Na realização de grandes reuniões sociais, Ellen White aconselhou que a congregação fosse dividida em grupos menores para que todos tivessem oportunidade de falar. Um líder deveria ser apontado para cada um dos grupos (Signs of the Times, 19 de outubro de 1876). Ela também aconselhou a tornar as reuniões sociais do maior interesse para as crianças (Review and Herald, 14 de abril de 1885).

Quando pesquisamos as expressões “reunião social” (social meeting) e “reuniões sociais” (social meetings) no site dos arquivos da Associação Geral, vemos um grande número de ocorrências anuais até o início da década de 1920, tornando-se cada vez mais raras até desaparecerem por completo na década de 1950. Lembramos que Ellen White faleceu em 1915.

Conclusão

Os adventistas tinham reuniões sociais em vários momentos e formatos: depois de uma pregação para um grupo maior ao sábados, depois da Escola Sabatina, depois de uma classe bíblica ou em pequenos encontros nos lares.
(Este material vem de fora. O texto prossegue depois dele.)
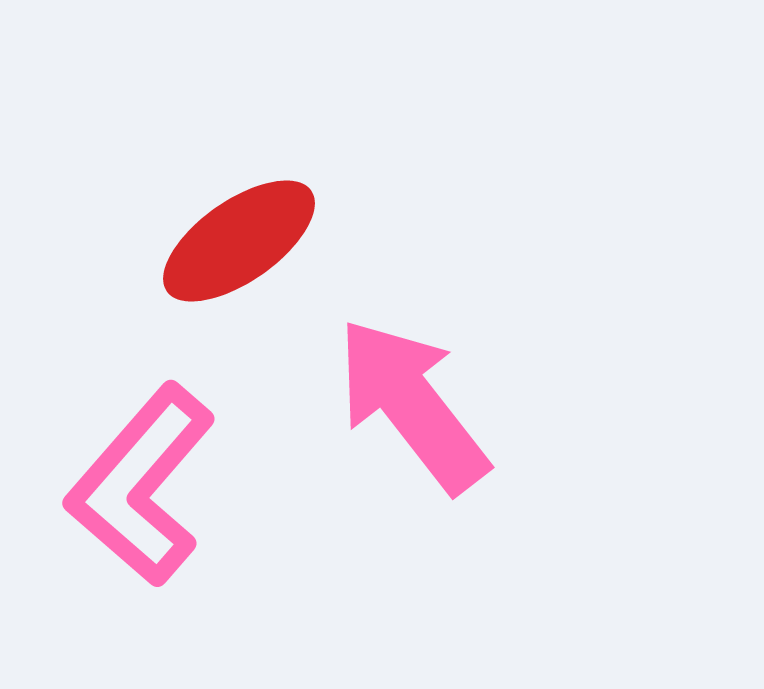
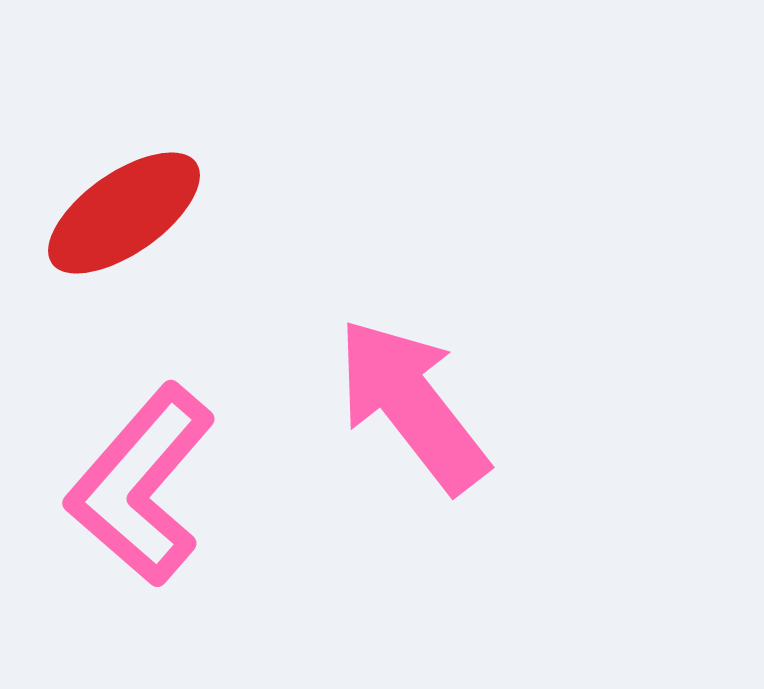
red ellipse: moved 115 px left, 28 px up
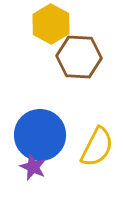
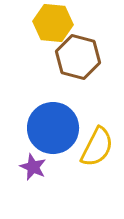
yellow hexagon: moved 2 px right, 1 px up; rotated 24 degrees counterclockwise
brown hexagon: moved 1 px left; rotated 12 degrees clockwise
blue circle: moved 13 px right, 7 px up
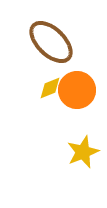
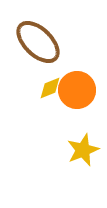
brown ellipse: moved 13 px left
yellow star: moved 2 px up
Essas eram as principais reuniões adventistas.

Esse era o momento em que as pessoas se sentiam seguras para compartilhar seus problemas e buscar a ajuda dos outros, sabendo que não seriam condenadas, mas auxiliadas. A abertura tão evidente nessas reuniões sociais enquanto os crentes abertamente compartilhavam parece estranha aos ouvidos adventistas de hoje, quando a maioria de nós se esconde atrás de máscaras. Certamente havia coisas escondidas entre esses adventistas primitivos, mas com certeza havia mais franqueza do que na igreja hoje.

As reuniões sociais foram sancionadas fortemente por Ellen White (que escreveu extensamente sobre elas), mas entraram em declínio logo após sua morte em 1915. Gradualmente, pastores foram apontados sobre as congregações e as reuniões sociais foram substituídas pela reuniões de oração, à medida que o adventismo imitava e absorvia os modelos protestantes e evangélicos.
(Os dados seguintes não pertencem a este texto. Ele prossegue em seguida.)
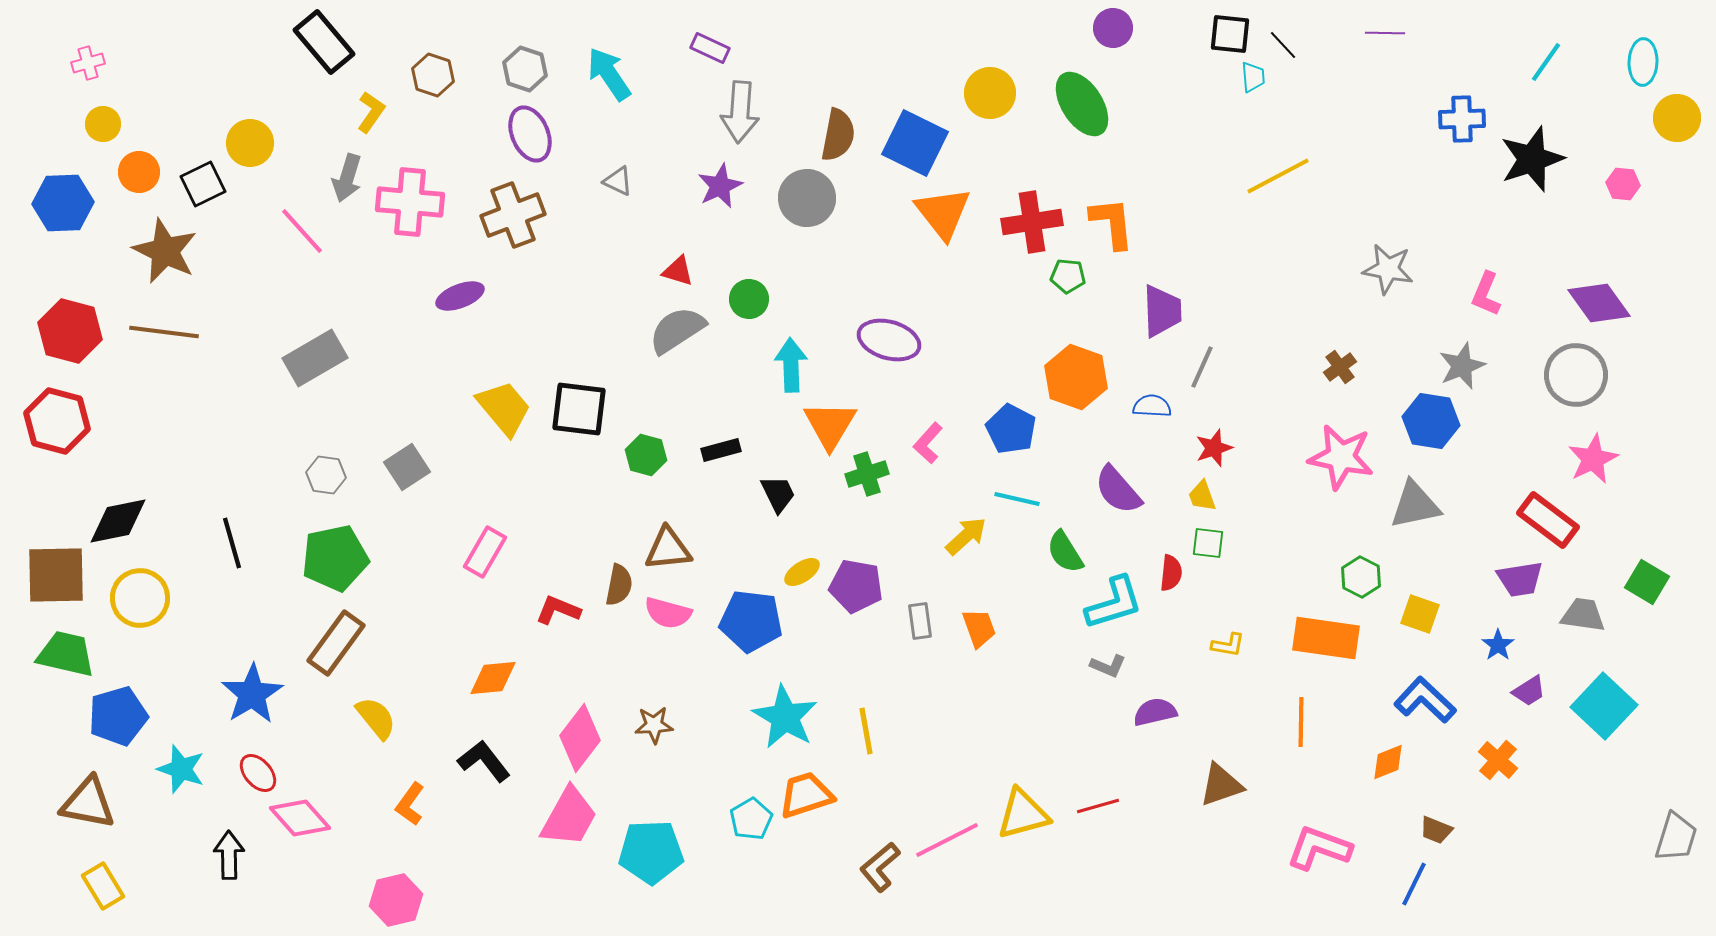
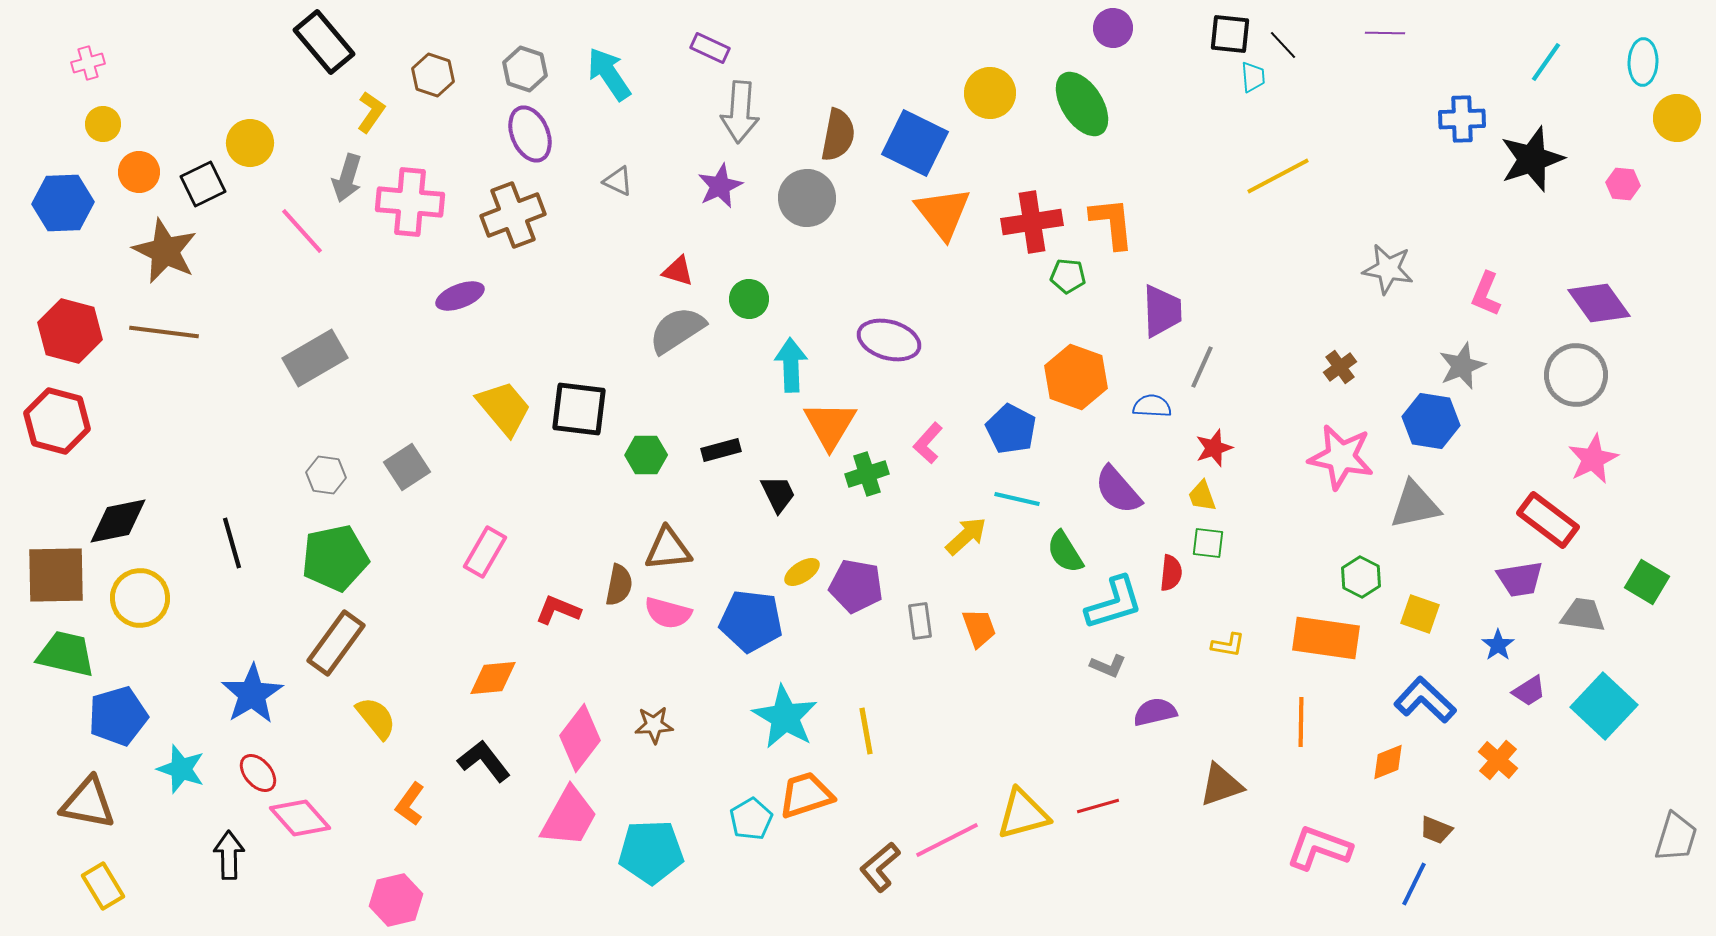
green hexagon at (646, 455): rotated 15 degrees counterclockwise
A reunião de oração, por sua vez, aos poucos foi se transformando em mais uma reunião de pregação ou de estudo bíblico, onde a igreja assume uma postura passiva de espectadores, de modo que perdemos a oportunidade exclusiva de testemunhar, orar e animar uns aos outros em comunidade. Hoje, há uma tentativa de se resgatar essa herança relacional adventista com o programa de pequenos grupos, enquanto a estrutura de cultos passivos herdados do modelo de Constantino permanece inalterada.

É hora de restaurar as reuniões relacionais como parte vital da experiência semanal adventista. É chegada a hora de incluirmos pequenos grupos relacionais semanais em nosso calendário adventista. Mais do que isso, que se tornem um elemento dominante e vital do culto adventista novamente. Somente assim poderemos ser fiéis às Escrituras, a Ellen White e à nossa herança adventista.
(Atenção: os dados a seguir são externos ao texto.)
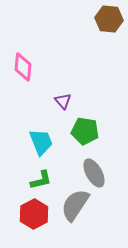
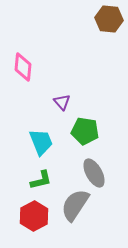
purple triangle: moved 1 px left, 1 px down
red hexagon: moved 2 px down
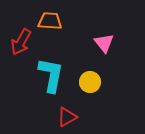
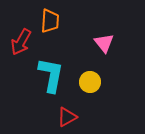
orange trapezoid: rotated 90 degrees clockwise
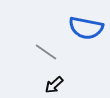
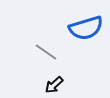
blue semicircle: rotated 28 degrees counterclockwise
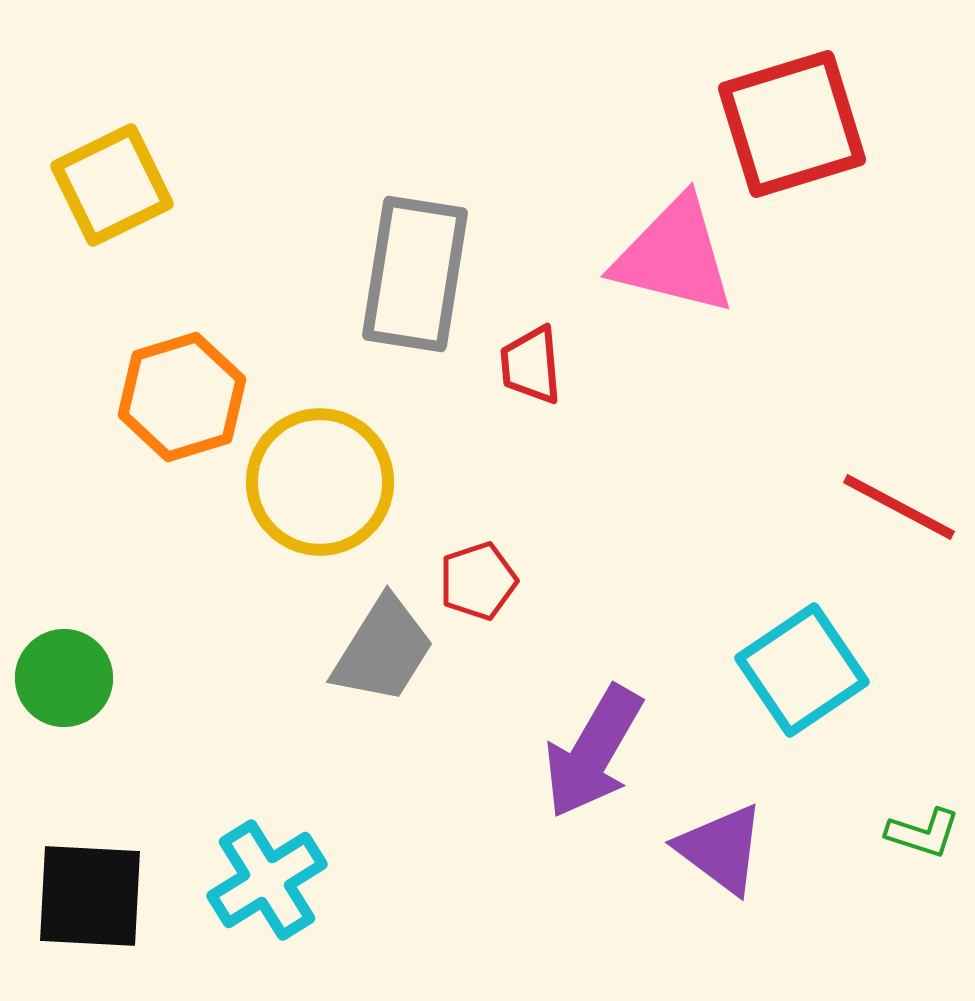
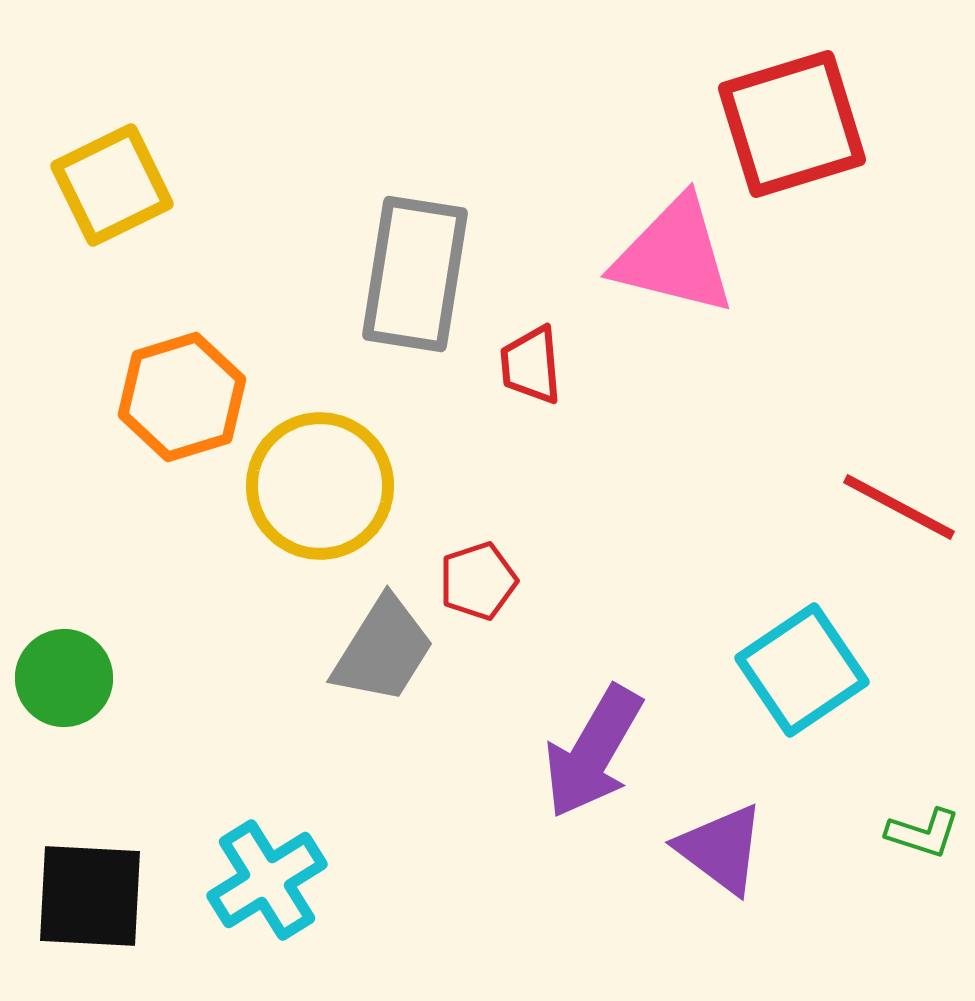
yellow circle: moved 4 px down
Russell Burrill, doutor em Ministério (Fuller Theological Seminary), foi diretor do Instituto de Evangelismo da Divisão Norte-Americana e professor no Seminário Teológico da Andrews University (EUA).

Adaptado de Como reavivar a igreja do século 21: o poder transformador dos pequenos grupos (Tatuí, SP: Casa Publicadora Brasileira, 2005), p. 117-146. A ideia básica, o título e os intertítulos foram retirados deste artigo.